Là, deux oreilles rondes qui dépassent. "Adorable", souffle Karen Lane, 56 ans, arrivée de Johannesburg pour célébrer ici ses trente ans de mariage avec Rich.
Chichi Mudau, commerciale de 36 ans, bob Gucci et manucure soignée, passe ici trois jours avec son compagnon, pour fêter son récent anniversaire. Rien à redire, "j'aime tout, j'hallucine".
Dans quelques minutes, le groupe partira en voiturettes ouvertes pour observer au plus près girafes, zèbres et éléphants dans leur milieu naturel, mâchant de l'herbe, jouant dans l'eau, s'affrontant en de brusques bagarres.
Le pont, au milieu de ce paysage de rêve, était abandonné depuis des décennies. C'est ce projet d'hôtel, un train immobile posé sur ses rails pour offrir une vue d'en haut, qui a remporté l'appel d'offres du parc national en 2016.
Dans les années 1920, cette voie ferrée était le seul accès pour visiter le parc Kruger. Tombée en désuétude, sa dernière locomotive est arrivée ici en 1979.
- Les singes sont joueurs -
"Nous sommes allés dans un cimetière de trains pour chercher des wagons désaffectés et les restaurer patiemment", raconte à l'AFP Gavin Ferreira, gérant de l'opération, pour offrir "un voyage dans le temps" aux passagers d'aujourd'hui.
En tout 24 wagons, numérotés jusqu'à 25 car, superstition hôtelière oblige, le wagon 13 n'existe pas.
Chacun ne contient qu'une seule chambre: lit immense tendu de draps frais et d'oreillers dodus, baies vitrées au-dessus de la baignoire et du lavabo, ouvrant sur le fleuve du même côté, pour observer la faune en se brossant les dents, dans un peignoir de soie à disposition.
Et un petit balcon "à la Juliette" attendant Roméo, mais attention, il faut bien penser à fermer sa porte d'accès depuis la chambre, "nous avons par ici des singes qui peuvent être agressifs", prévient le majordome.

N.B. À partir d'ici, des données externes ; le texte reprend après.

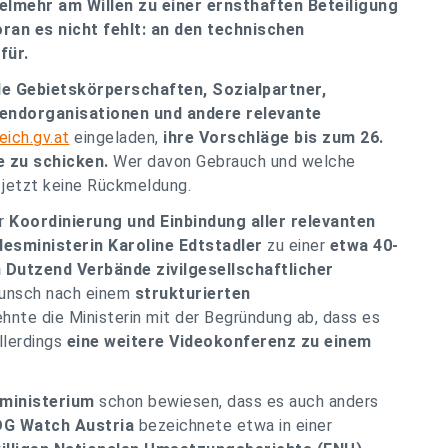
vielmehr am Willen zu einer ernsthaften Beteiligung
an es nicht fehlt: an den technischen
für.
le Gebietskörperschaften, Sozialpartner,
gendorganisationen und andere relevante
eich.gv.at
eingeladen,
ihre Vorschläge bis zum 26.
 zu schicken.
Wer davon Gebrauch und welche
 jetzt keine Rückmeldung.
er
Koordinierung und Einbindung aller relevanten
esministerin Karoline Edtstadler
zu einer
etwa 40-
n Dutzend Verbände zivilgesellschaftlicher
Wunsch nach einem
strukturierten
hnte die Ministerin mit der Begründung ab, dass es
llerdings
eine weitere Videokonferenz zu einem
ministerium
schon bewiesen, dass es auch anders
G Watch Austria
bezeichnete etwa in einer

Quand un petit primate gris, gueule noire en triangle, grimpe sur la structure du pont pour dévisager avec curiosité le client affalé sur son lit, à travers la vitre, difficile de ne pas s'attendrir. Mais prudence...
A l'ouverture de l'hôtel en décembre 2020, les clients sud-africains, en raison de la pandémie de Covid, ont avantageusement remplacé les Occidentaux initialement attendus dans ce palace très singulier.
"Les premiers mois, on était complets", raconte Ella West, chargée des réservations. Mais la clientèle étrangère, au plus fort pouvoir d'achat, est incontournable "pour faire tourner une opération" aussi exigeante en termes de service, souligne-t-elle.
Aujourd'hui, davantage d'Américains sont mordus, séduits aussi par la proximité de l'aérodrome à seulement quelques kilomètres, explique-t-elle.
La nuit tombée, le wagon berce doucement ses hôtes. "C'est un mouvement naturel, lié à l'expansion puis à la contraction du pont en métal", entre journées chaudes et nuits fraîches, explique le patron. Un peu comme un train en mouvement, "mais plus subtil", avance-t-il d'un sourire gourmand.